*ASSIGNMENT*:
What you write must match the records exactly, except for the images, which are left out.

•••

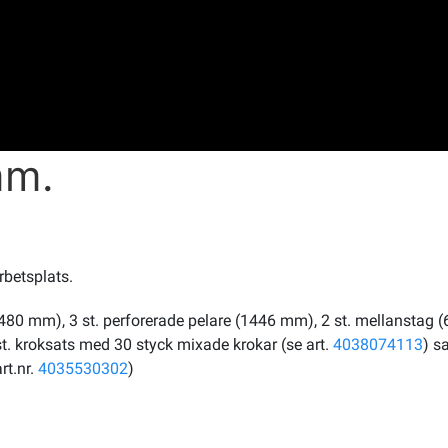
mm.
rbetsplats.
x480 mm), 3 st. perforerade pelare (1446 mm), 2 st. mellanstag (64
. kroksats med 30 styck mixade krokar (se art.
4038074113
) s
rt.nr.
4035530302
)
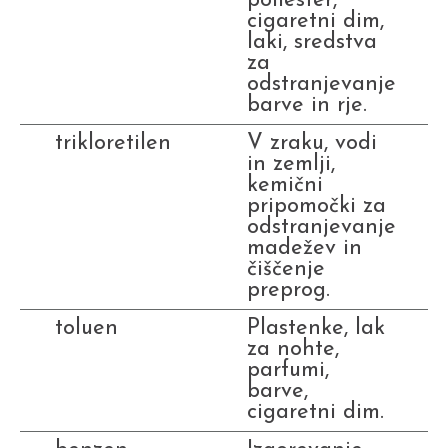
poliester,
cigaretni dim,
laki, sredstva
za
odstranjevanje
barve in rje.
trikloretilen
V zraku, vodi
in zemlji,
kemični
pripomočki za
odstranjevanje
madežev in
čiščenje
preprog.
toluen
Plastenke, lak
za nohte,
parfumi,
barve,
cigaretni dim.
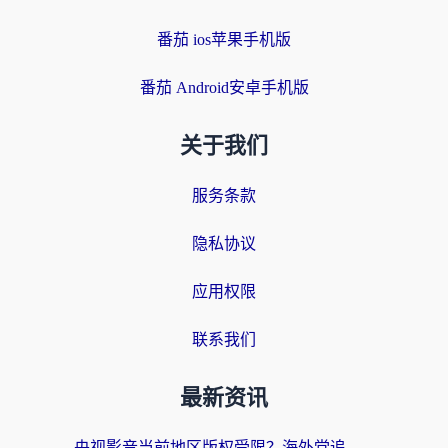
番茄 ios苹果手机版
番茄 Android安卓手机版
关于我们
服务条款
隐私协议
应用权限
联系我们
最新资讯
央视影音当前地区版权受限？海外党追剧看片的终极解决方案来了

•••

*ANSWER FOR THE TASK*:
mm.
rbetsplats.
x480 mm), 3 st. perforerade pelare (1446 mm), 2 st. mellanstag (64
. kroksats med 30 styck mixade krokar (se art.
4038074113
) s
rt.nr.
4035530302
)
poliester,
cigaretni dim,
laki, sredstva
za
odstranjevanje
barve in rje.
trikloretilen
V zraku, vodi
in zemlji,
kemični
pripomočki za
odstranjevanje
madežev in
čiščenje
preprog.
toluen
Plastenke, lak
za nohte,
parfumi,
barve,
cigaretni dim.
番茄 ios苹果手机版
番茄 Android安卓手机版
关于我们
服务条款
隐私协议
应用权限
联系我们
最新资讯
央视影音当前地区版权受限？海外党追剧看片的终极解决方案来了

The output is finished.